Provided information
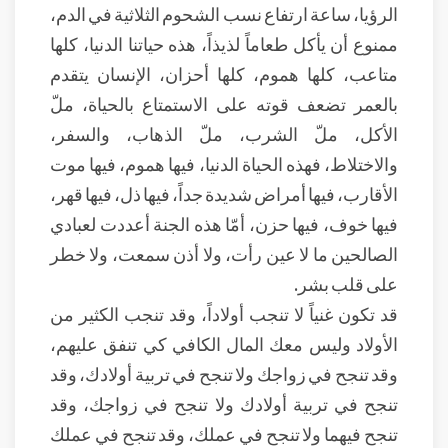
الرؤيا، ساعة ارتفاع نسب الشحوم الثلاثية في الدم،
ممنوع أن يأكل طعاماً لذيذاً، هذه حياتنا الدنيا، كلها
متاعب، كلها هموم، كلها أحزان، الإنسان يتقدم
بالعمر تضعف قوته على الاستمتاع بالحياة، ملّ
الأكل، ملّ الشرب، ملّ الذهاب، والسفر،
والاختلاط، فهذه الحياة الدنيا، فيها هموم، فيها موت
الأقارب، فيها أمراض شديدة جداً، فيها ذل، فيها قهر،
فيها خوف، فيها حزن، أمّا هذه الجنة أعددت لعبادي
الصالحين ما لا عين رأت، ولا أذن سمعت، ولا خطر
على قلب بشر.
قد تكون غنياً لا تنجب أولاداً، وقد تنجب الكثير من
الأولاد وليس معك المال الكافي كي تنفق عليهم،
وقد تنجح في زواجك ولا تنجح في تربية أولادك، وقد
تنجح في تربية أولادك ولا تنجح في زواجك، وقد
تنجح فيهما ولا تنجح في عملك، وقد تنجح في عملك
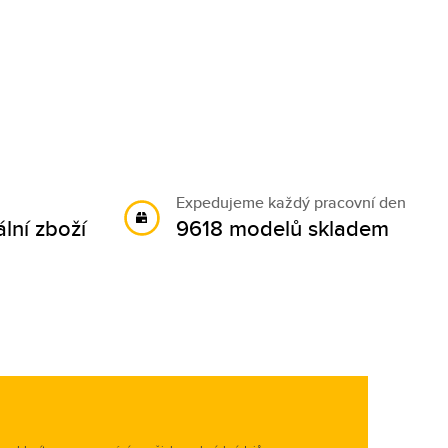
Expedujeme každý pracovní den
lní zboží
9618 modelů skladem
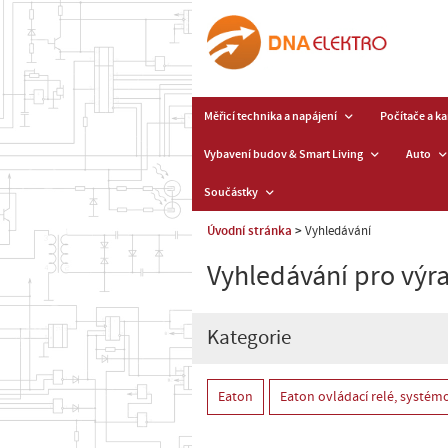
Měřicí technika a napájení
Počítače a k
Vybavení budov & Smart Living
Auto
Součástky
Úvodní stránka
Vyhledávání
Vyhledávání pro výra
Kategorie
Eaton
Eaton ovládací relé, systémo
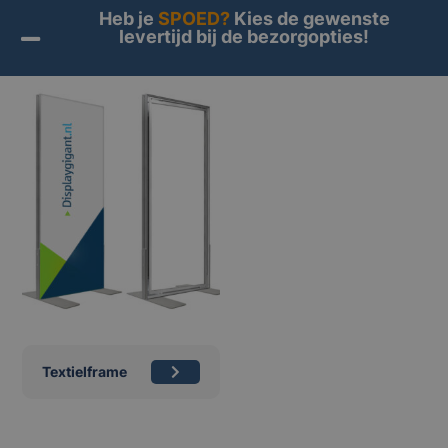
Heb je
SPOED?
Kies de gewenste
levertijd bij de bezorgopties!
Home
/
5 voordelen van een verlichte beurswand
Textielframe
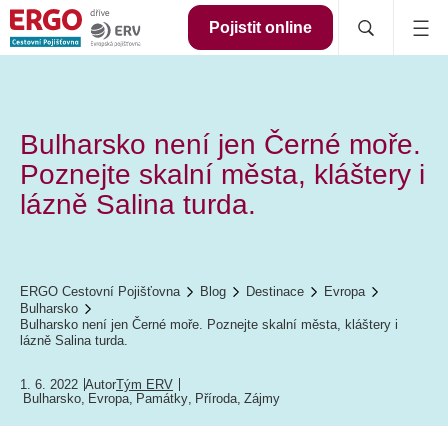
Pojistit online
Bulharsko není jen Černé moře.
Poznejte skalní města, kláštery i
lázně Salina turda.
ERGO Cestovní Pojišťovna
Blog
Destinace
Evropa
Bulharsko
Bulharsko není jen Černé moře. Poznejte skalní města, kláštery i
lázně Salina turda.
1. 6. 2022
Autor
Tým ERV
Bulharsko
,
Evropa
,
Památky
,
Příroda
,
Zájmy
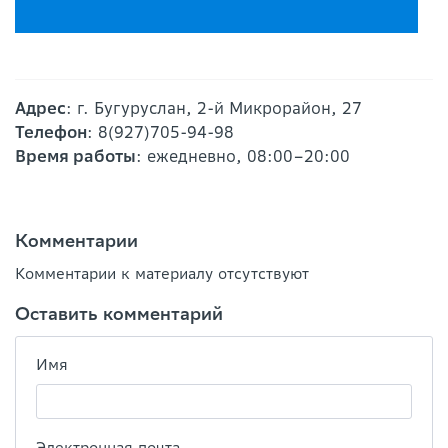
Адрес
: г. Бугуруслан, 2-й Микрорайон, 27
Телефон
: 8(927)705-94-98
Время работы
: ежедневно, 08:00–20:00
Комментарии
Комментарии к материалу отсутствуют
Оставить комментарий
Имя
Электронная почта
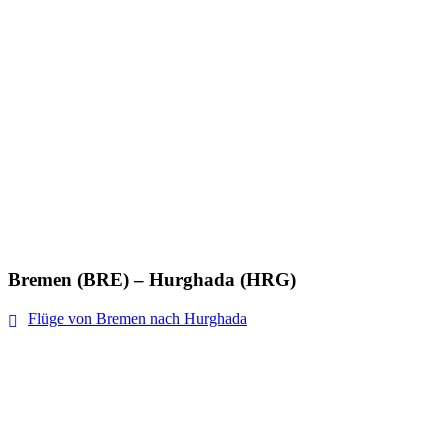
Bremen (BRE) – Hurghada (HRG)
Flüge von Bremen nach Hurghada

What you need to do
Which lines of the records above contain the word "زواجك"? Show each of them.

Result for this task
وقد تنجح في زواجك ولا تنجح في تربية أولادك، وقد
تنجح في تربية أولادك ولا تنجح في زواجك، وقد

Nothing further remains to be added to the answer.